Now, I don’t want to steer the conversation too far away from sports betting, but I just couldn’t bring up the subject of gambling and Texas without going into a little more depth about the game that takes the state’s name. Any online casino USA worth its salt knows what I’m talking about: Texas Hold’em.

I’m from West Texas, and we don’t like to give those downstate city boys any more credit than they’re due, but I have to hand it to them on this one. Hold’em poker came out of Robstown in the early 1900s, which (at the time) was just a little place outside of Corpus Christi.

By the middle of the century, people all over Texas were familiar with this game. We just called it “hold’em” back then, but Texas became forever and rightfully linked to the game when Doyle Brunson and some others of our number one card players decided to take a road trip to Las Vegas.

This Texas crew knew that hold’em had the potential. In the late 1960s, Las Vegas was bigger and badder than ever. These were the Rat Pack days, when Vegas still had Hollywood and the Mafia on its side but everyone (not just the hippies!) was getting a little bit looser and having a little more fun. Trying new things, to put it one way.

Well, the Texas crew showed Vegas a new way of having fun, but it took those boys a little while to catch on (most of those Vegas boys were from back east, you understand). Slowly but surely, people began to take notice and play this “thinking man’s game” from Texas. It became an international sensation by the 1980s, but the biggest boost had to wait until the Internet caught up…and executives finally started to get sick of playing golf.

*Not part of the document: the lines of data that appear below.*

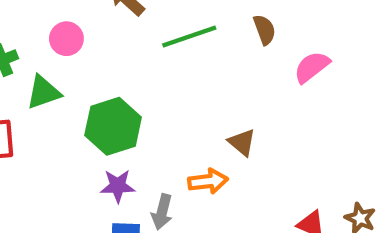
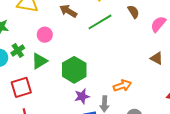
brown triangle: (242, 142) -> (157, 58), moved

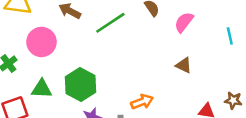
pink circle: (45, 35) -> (41, 42), size x1.5
green triangle: (39, 61) -> (42, 89), moved, turned 36

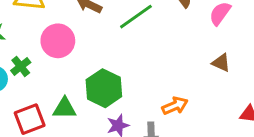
green triangle: (42, 89) -> (65, 108), moved

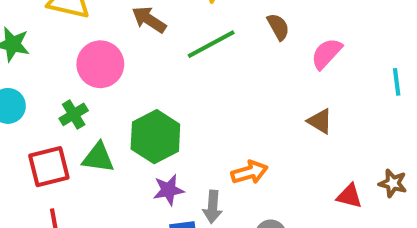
green cross: (21, 66) -> (74, 114), moved

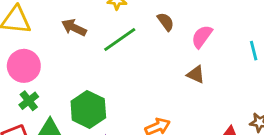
pink circle: (100, 64) -> (24, 66), moved
brown triangle: (320, 121) -> (196, 74), moved

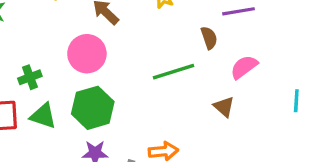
green line: (120, 40) -> (174, 72), moved
pink circle: (24, 66) -> (87, 54), moved

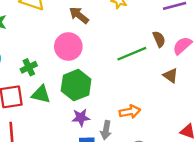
brown semicircle: (209, 38) -> (159, 39), moved

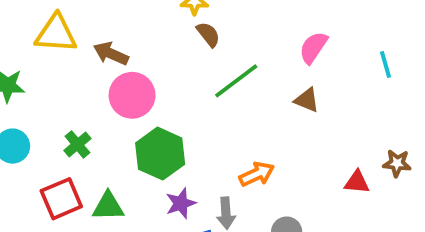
brown arrow: (79, 15) -> (111, 54), moved
brown semicircle: (159, 39) -> (208, 34), moved
green triangle: (41, 94) -> (108, 206), moved

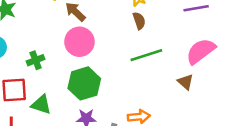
pink semicircle: (313, 48) -> (201, 51), size x1.4

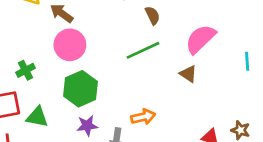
brown semicircle: (139, 21) -> (153, 15), moved

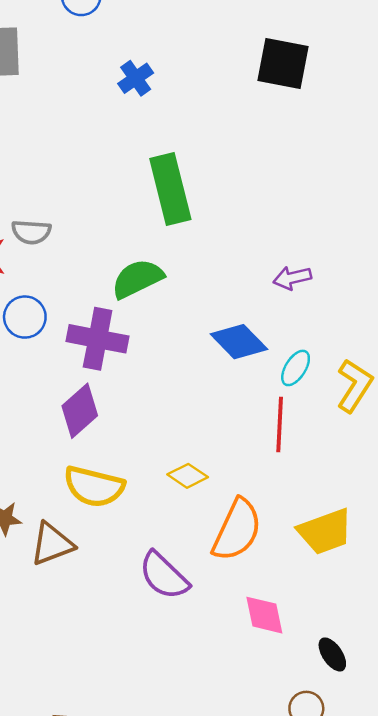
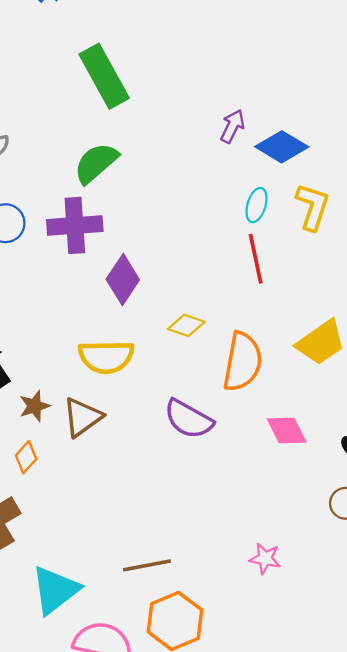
purple arrow: (292, 278) -> (232, 126), turned 144
blue diamond: (239, 342) -> (282, 147), moved
purple diamond: (80, 411) -> (123, 280), moved

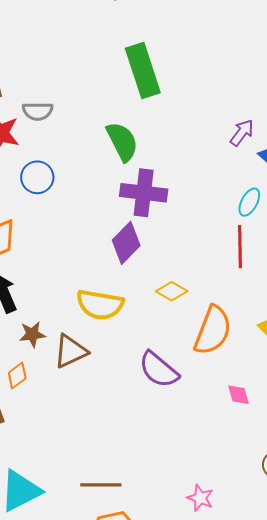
green semicircle: (96, 163) -> (122, 142), turned 93
purple cross: (75, 225) -> (144, 193), moved
pink diamond: (287, 431) -> (239, 395), size x0.7

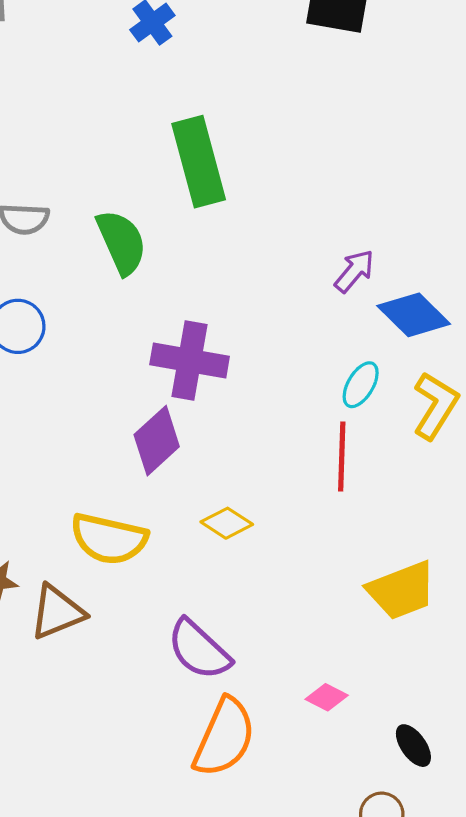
green semicircle: (122, 142) -> (122, 242), moved
orange semicircle: (213, 330) -> (224, 737), moved
pink diamond: (239, 395) -> (327, 697), turned -50

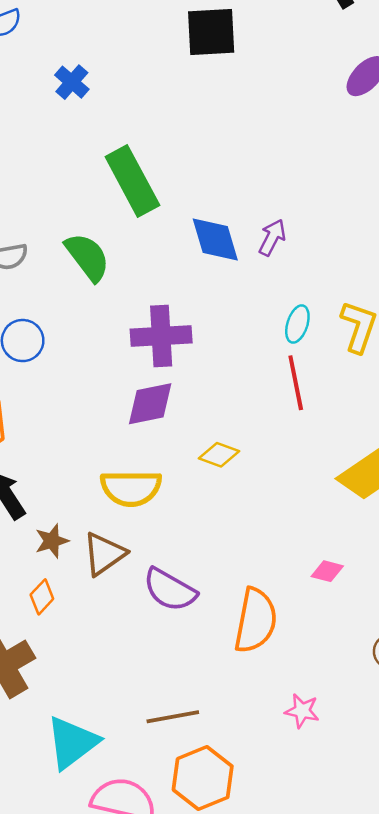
blue diamond: (414, 315) -> (215, 239), moved, turned 42
purple diamond: (157, 441) -> (150, 404), turned 44
purple semicircle: (199, 650) -> (170, 590), moved

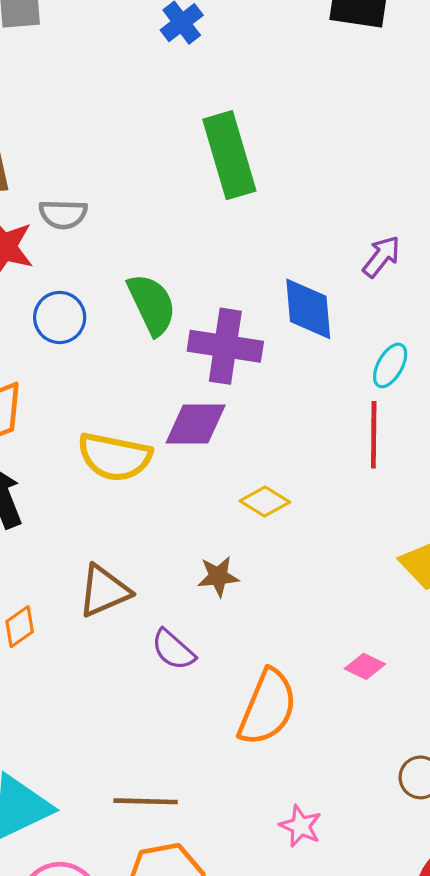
blue diamond: (215, 239) -> (308, 309), moved
green semicircle: (87, 257) -> (152, 304), moved
yellow semicircle: (131, 488) -> (115, 457), moved
brown star: (52, 541) -> (218, 576), moved
purple semicircle: (170, 590) -> (173, 650), size x0.7

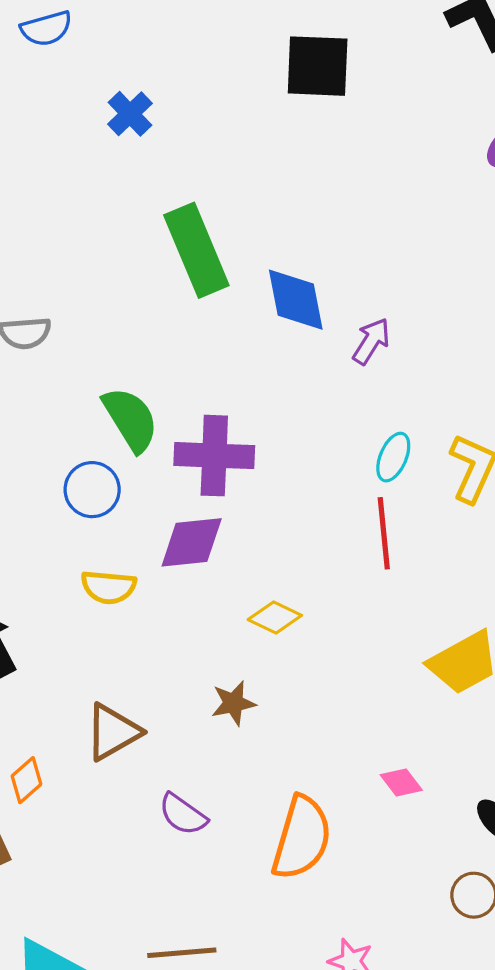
blue diamond: (308, 309) -> (296, 300), moved
blue circle: (60, 317) -> (92, 490), moved
yellow semicircle: (115, 457) -> (109, 587), size x0.7
purple semicircle: (173, 650) -> (183, 814), moved
pink diamond: (365, 666) -> (401, 783), turned 33

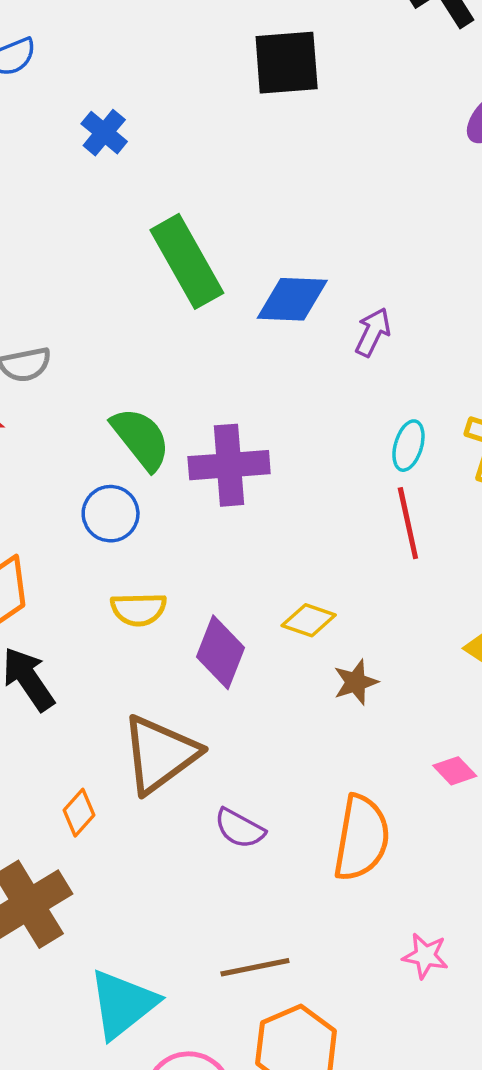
blue diamond: (296, 300) -> (292, 299), turned -70
purple diamond: (192, 542) -> (220, 652), moved, turned -56
brown star: (233, 703) -> (356, 682), moved
brown triangle: (113, 732) -> (160, 754), size x1.4

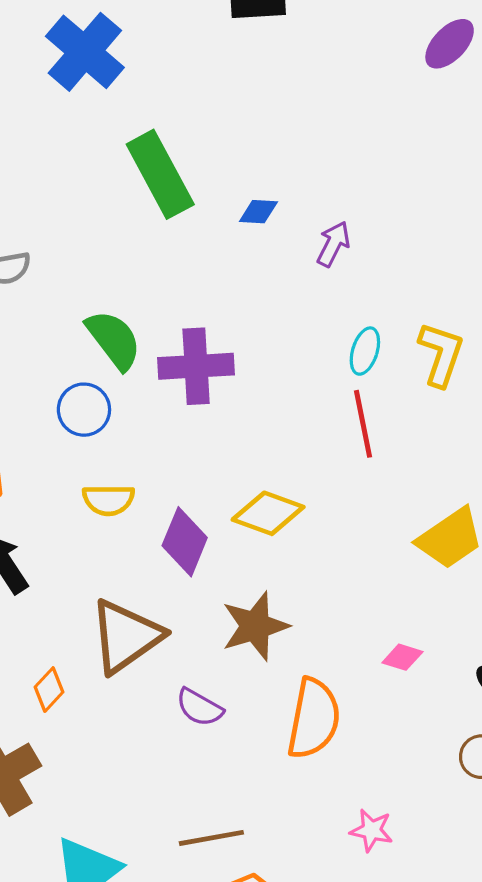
blue cross: (104, 133) -> (85, 52), size x1.8
blue diamond: (292, 299) -> (258, 212), size x0.6
yellow diamond: (309, 620) -> (268, 513), size x1.4
brown star: (356, 682) -> (255, 626), moved, size x1.6
pink diamond: (455, 771) -> (402, 657), turned -30

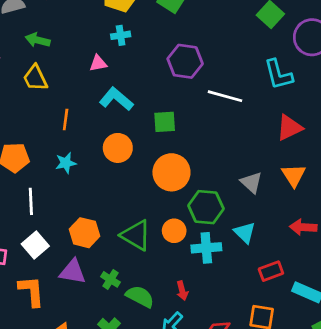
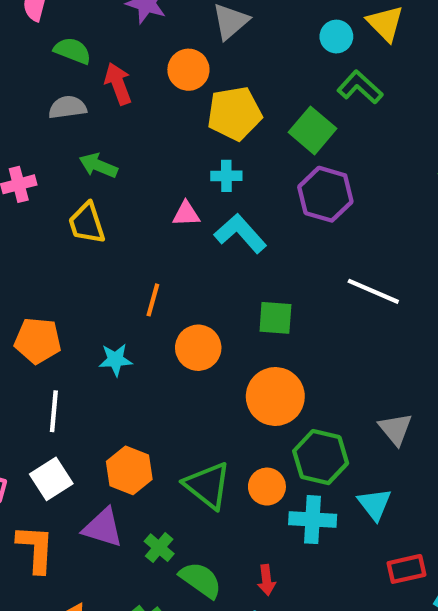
purple hexagon: (185, 61) -> (325, 194), moved
cyan L-shape: (116, 99) -> (240, 233), moved
orange line: (66, 120) -> (153, 300), moved

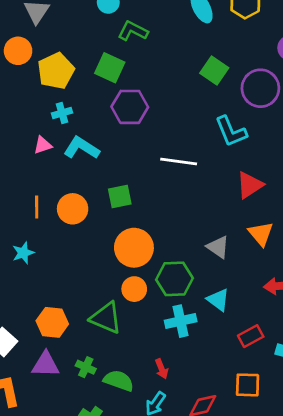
orange circle: (198, 348) -> (73, 209), moved
orange circle: (267, 487) -> (134, 289), moved

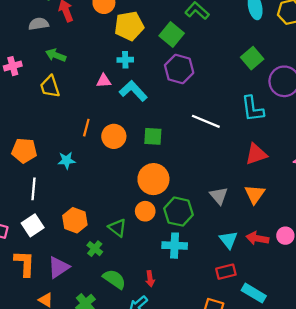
cyan triangle: (218, 300) -> (228, 240), moved
green triangle: (106, 318) -> (117, 228), size x0.7
purple triangle: (46, 364) -> (59, 267), moved, turned -50
green cross: (86, 367) -> (95, 249), moved

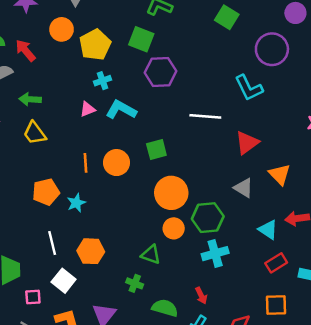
green square: (252, 58) -> (227, 17), moved
orange pentagon: (24, 151) -> (46, 192), moved
red triangle: (256, 154) -> (247, 143), moved
orange hexagon: (75, 220) -> (91, 251), moved

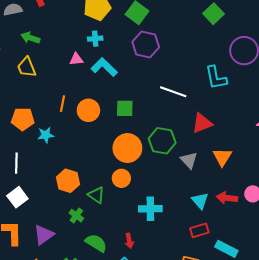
green hexagon: (208, 218) -> (162, 141), moved
orange hexagon: (91, 251) -> (68, 181), moved

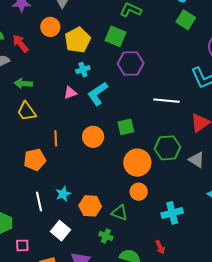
cyan L-shape: (104, 67) -> (98, 94), turned -65
orange line: (62, 104) -> (56, 138), moved
cyan star: (46, 135) -> (63, 194), moved
white square: (17, 197) -> (61, 231), moved

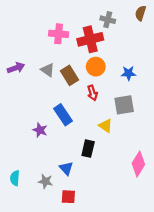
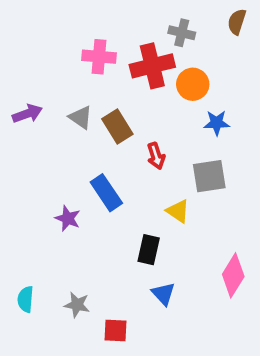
orange circle: (96, 67) -> (193, 84), moved
blue triangle: (66, 168) -> (163, 294), moved

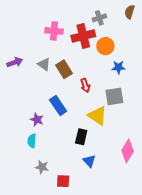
gray cross: (182, 33) -> (99, 18), turned -32
yellow triangle: (178, 211) -> (97, 116), size x1.5
cyan semicircle: (25, 299) -> (32, 141), moved

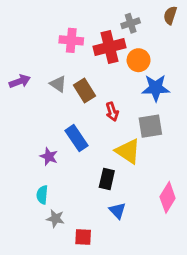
blue star: (118, 67) -> (156, 88), size x1.5
cyan semicircle: (32, 141) -> (42, 195), moved

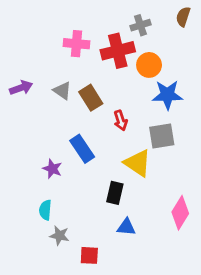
blue triangle: (117, 211) -> (126, 227), turned -42

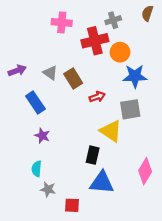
pink cross: (77, 44) -> (62, 22), moved
red arrow: (121, 120) -> (97, 97), turned -91
blue rectangle: (82, 149) -> (35, 102), moved
blue triangle: (126, 227) -> (102, 182), size x1.6

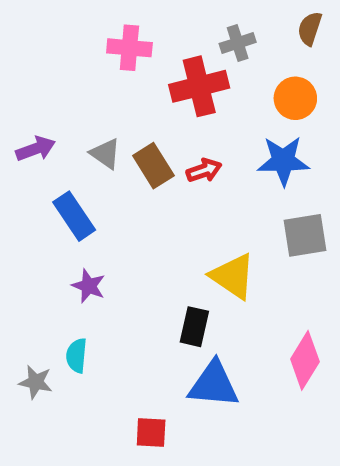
orange circle: (120, 52) -> (295, 98), moved
red arrow: (97, 97) -> (204, 170), moved
gray square: (130, 109) -> (305, 235), moved
gray star: (48, 189) -> (36, 382), moved

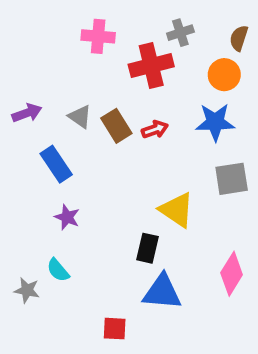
brown semicircle: (310, 29) -> (239, 38), moved
cyan semicircle: (77, 356) -> (58, 270), turned -45

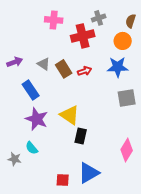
yellow triangle: (177, 210) -> (70, 115), moved
purple star: (67, 217) -> (37, 119), size x1.6
blue triangle: (162, 292) -> (89, 173), moved, turned -35

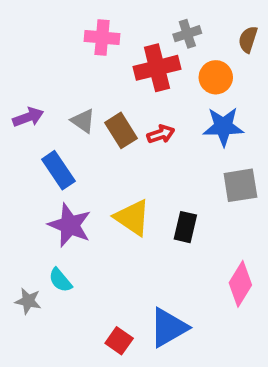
orange circle: (123, 41) -> (216, 77), moved
black rectangle: (81, 136) -> (185, 227), moved
red square: (63, 180) -> (119, 341), turned 32

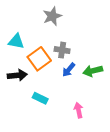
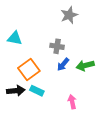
gray star: (52, 16) -> (69, 15), moved
orange square: (39, 59) -> (29, 69), moved
black arrow: (17, 75) -> (16, 91), moved

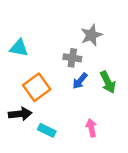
gray star: (69, 15) -> (91, 35), moved
green arrow: (85, 65) -> (108, 82), turned -102
cyan rectangle: (37, 91) -> (47, 130), moved

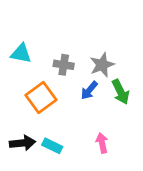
gray star: (91, 35) -> (102, 65), moved
gray cross: (72, 58) -> (64, 65), moved
black arrow: (20, 114) -> (22, 143), moved

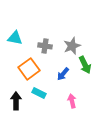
blue arrow: (89, 90) -> (63, 74), moved
black arrow: (22, 143) -> (16, 101), turned -84
cyan rectangle: (52, 146) -> (39, 93), moved

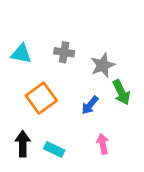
gray cross: (45, 46) -> (64, 52), moved
cyan rectangle: (39, 93) -> (54, 149), moved

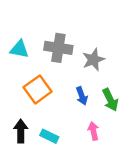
gray cross: (64, 52) -> (58, 48), size x1.5
green arrow: (121, 92) -> (110, 100), moved
blue arrow: (90, 105) -> (82, 96), turned -60

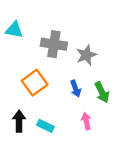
cyan triangle: (19, 49) -> (14, 30), moved

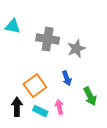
orange square: (35, 83) -> (35, 86), moved
green arrow: (102, 92) -> (90, 96), moved
pink arrow: (86, 121) -> (59, 107), moved

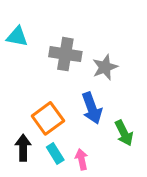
blue arrow: (67, 78) -> (92, 108), size x1.5
pink arrow: (59, 107) -> (82, 159), moved
cyan rectangle: (40, 111) -> (55, 153), turned 32

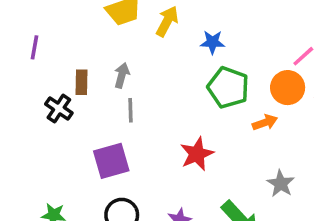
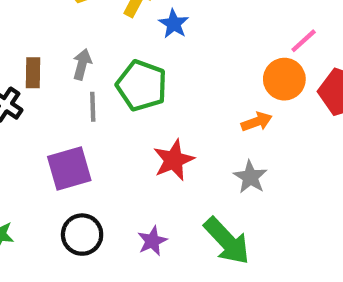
blue star: (213, 42) -> (174, 24), moved, turned 30
green pentagon: (228, 88) -> (142, 86), moved
gray star: (281, 184) -> (250, 177), moved

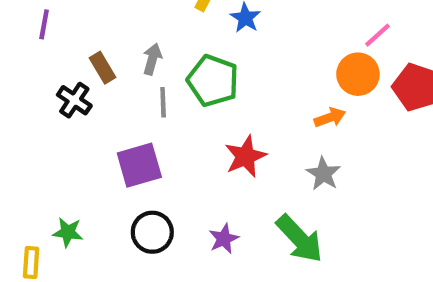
brown rectangle: (33, 73) -> (102, 68), turned -32

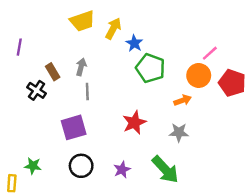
green pentagon: (213, 81) -> (150, 68), moved
gray star: (323, 174) -> (179, 132), turned -30

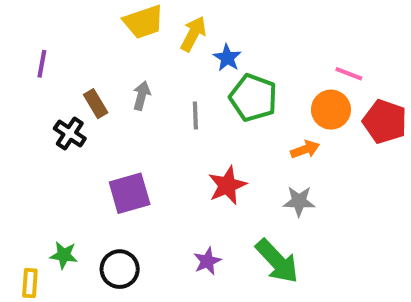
pink line: (210, 53) -> (349, 74), turned 63
gray line: (87, 92) -> (195, 116), moved
black circle: (81, 166) -> (120, 269), moved

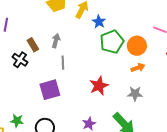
green pentagon: (253, 98) -> (112, 42), turned 30
orange circle: (331, 110) -> (137, 46), moved
gray line: (195, 116) -> (63, 63), moved

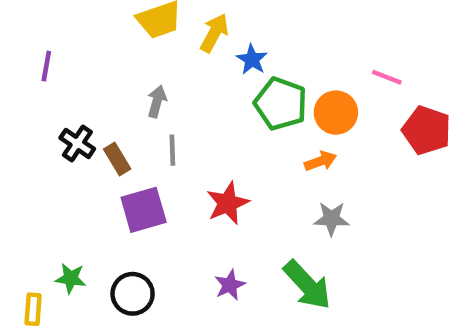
green pentagon: (112, 42) -> (281, 104), turned -30
brown rectangle: (33, 45) -> (117, 159), moved
orange arrow: (138, 68) -> (320, 161), moved
red star: (99, 86) -> (228, 203), moved

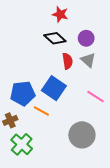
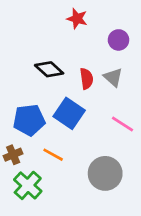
black diamond: (55, 38) -> (49, 69), moved
purple circle: (86, 38) -> (118, 40), moved
orange line: (41, 111) -> (53, 155), moved

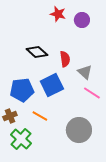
purple circle: (118, 40) -> (82, 20), moved
gray triangle: (113, 77) -> (85, 72), moved
blue square: (69, 113) -> (52, 85), turned 30

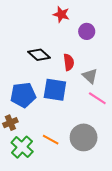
purple circle: (82, 20) -> (87, 31), moved
blue square: (52, 85) -> (55, 90), turned 35
orange line: (40, 116) -> (51, 140), moved

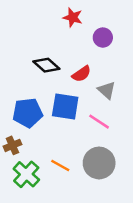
red semicircle: (69, 62) -> (82, 74), turned 63
pink line: (97, 98) -> (99, 122), moved

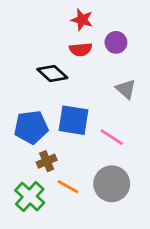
red semicircle: (82, 74) -> (81, 49), moved, turned 30
gray triangle: (107, 90) -> (126, 89), moved
brown cross: (12, 145) -> (47, 161), moved

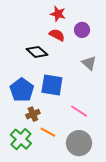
red semicircle: (81, 49) -> (57, 35), turned -147
blue pentagon: (31, 127) -> (22, 90), turned -30
pink line: (112, 137) -> (79, 111), moved
gray circle: (112, 184) -> (79, 143), moved

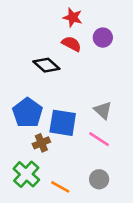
gray triangle: (89, 63) -> (103, 110), moved
blue square: (52, 85) -> (63, 123), moved
orange line: (48, 132) -> (60, 187), moved
gray circle: (79, 143) -> (99, 179), size x0.6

Yep, the decade following 1998 (the year “Rounders” came out) was the true turning point for the already-Texas-huge game. Fascinated spectators and supercharged Internet connections led to a turn-of-the-Century renaissance for Texas Hold’em. Though the worst of the hype is dying down now, there’s still no better time to join Doyle in a game (of Texas Hold’em or even online slots) at his website, Doyle’s Room

As for me this is my absolute favorite form of poker. As a matter of fact, it is my favorite for of gambling at all. The reason is that it pits player vs. player. The house takes a cut of the pot. They get paid either way. In this game there is no house advantage so it allows for a more true test of skill against other players rather than blind luck. In my books that is a fantastic way to go about things.